Work item:
When you restate the records, do so word for word and omit any picture they contain.

Data records:
- Opening Delimiter -

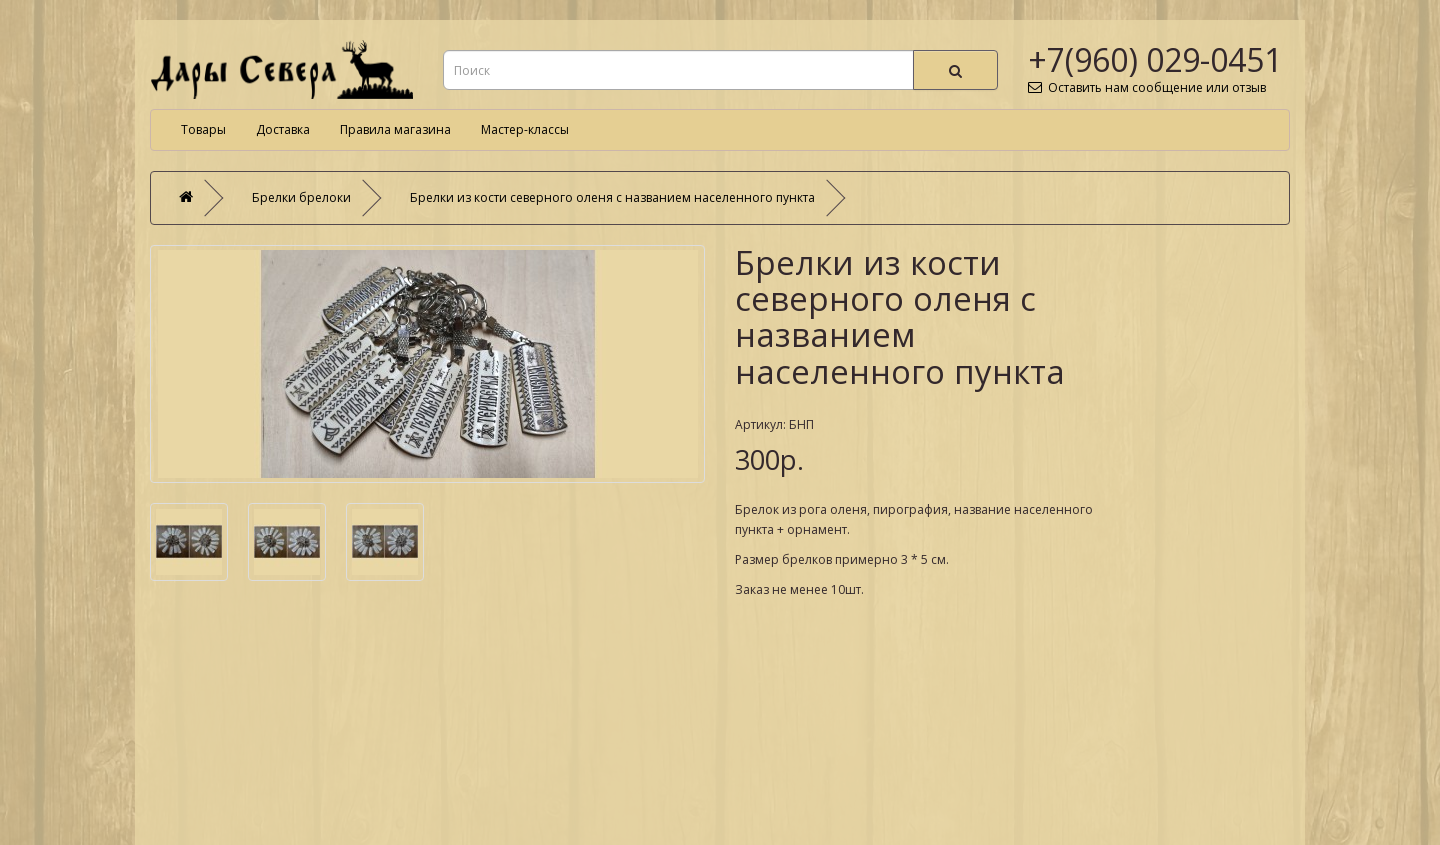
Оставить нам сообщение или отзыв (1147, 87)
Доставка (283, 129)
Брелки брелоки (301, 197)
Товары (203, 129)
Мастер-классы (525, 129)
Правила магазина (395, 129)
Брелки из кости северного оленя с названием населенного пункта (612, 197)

- Closing Delimiter -

Solution to this exercise:
Оставить нам сообщение или отзыв (1147, 87)
Доставка (283, 129)
Брелки брелоки (301, 197)
Товары (203, 129)
Мастер-классы (525, 129)
Правила магазина (395, 129)
Брелки из кости северного оленя с названием населенного пункта (612, 197)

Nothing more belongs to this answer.